Your reply should contain only the line with "mevcut duşakabin sisteminizi" and the lines after it through the end of the data, each written out exactly.

** Data records follows **

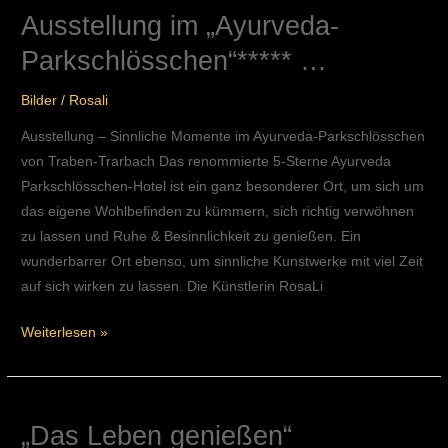
Ausstellung im „Ayurveda-
Ausstellung
im
Parkschlösschen“***** …
„Ayurveda-
Parkschlösschen“*****
Bilder
/
Rosali
…
Ausstellung – Sinnliche Momente im Ayurveda-Parkschlösschen
von Traben-Trarbach Das renommierte 5-Sterne Ayurveda
Parkschlösschen-Hotel ist ein ganz besonderer Ort, um sich um
das eigene Wohlbefinden zu kümmern, sich richtig verwöhnen
zu lassen und Ruhe & Besinnlichkeit zu genießen. Ein
wunderbarrer Ort ebenso, um sinnliche Kunstwerke mit viel Zeit
auf sich wirken zu lassen. Die Künstlerin RosaLi
Weiterlesen »
„Das Leben genießen“
„Das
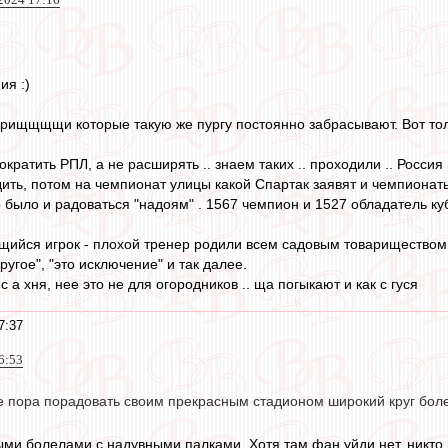
ия :)
варищщщщи которые такую же пургу постоянно забрасывают. Вот тол
кратить РПЛ, а не расширять .. знаем таких .. проходили .. Росси
ть, потом на чемпионат улицы какой Спартак заявят и чемпионат
 было и радоваться "надоям" . 1567 чемпион и 1527 обладатель ку
щийся игрок - плохой тренер родили всем садовым товариществом
ругое", "это исключение" и так далее.
с а хня, нее это не для огородников .. ща погыкают и как с гуся
7:37
6:53
же пора порадовать своим прекрасным стадионом широкий круг бол
ми болелами с надувными палками. Хотя там фан уйди нет, никто 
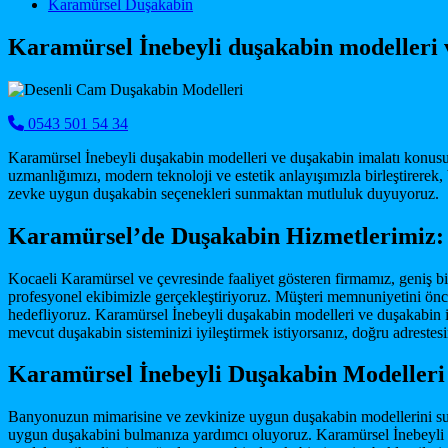
Main Navigation
Karamürsel Duşakabin
Karamürsel İnebeyli duşakabin modelleri 
0543 501 54 34
Karamürsel İnebeyli duşakabin modelleri ve duşakabin imalatı konusun
uzmanlığımızı, modern teknoloji ve estetik anlayışımızla birleştire
zevke uygun duşakabin seçenekleri sunmaktan mutluluk duyuyoruz.
Karamürsel’de Duşakabin Hizmetlerimiz: 
Kocaeli Karamürsel ve çevresinde faaliyet gösteren firmamız, geniş bir
profesyonel ekibimizle gerçekleştiriyoruz. Müşteri memnuniyetini önce
hedefliyoruz. Karamürsel İnebeyli duşakabin modelleri ve duşakabin
mevcut duşakabin sisteminizi iyileştirmek istiyorsanız, doğru adrestesi
Karamürsel İnebeyli Duşakabin Modeller
Banyonuzun mimarisine ve zevkinize uygun duşakabin modellerini sunm
uygun duşakabini bulmanıza yardımcı oluyoruz. Karamürsel İnebeyli du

** End of Data records **

■ **Solution**
mevcut duşakabin sisteminizi iyileştirmek istiyorsanız, doğru adrestesi
Karamürsel İnebeyli Duşakabin Modeller
Banyonuzun mimarisine ve zevkinize uygun duşakabin modellerini sunm
uygun duşakabini bulmanıza yardımcı oluyoruz. Karamürsel İnebeyli du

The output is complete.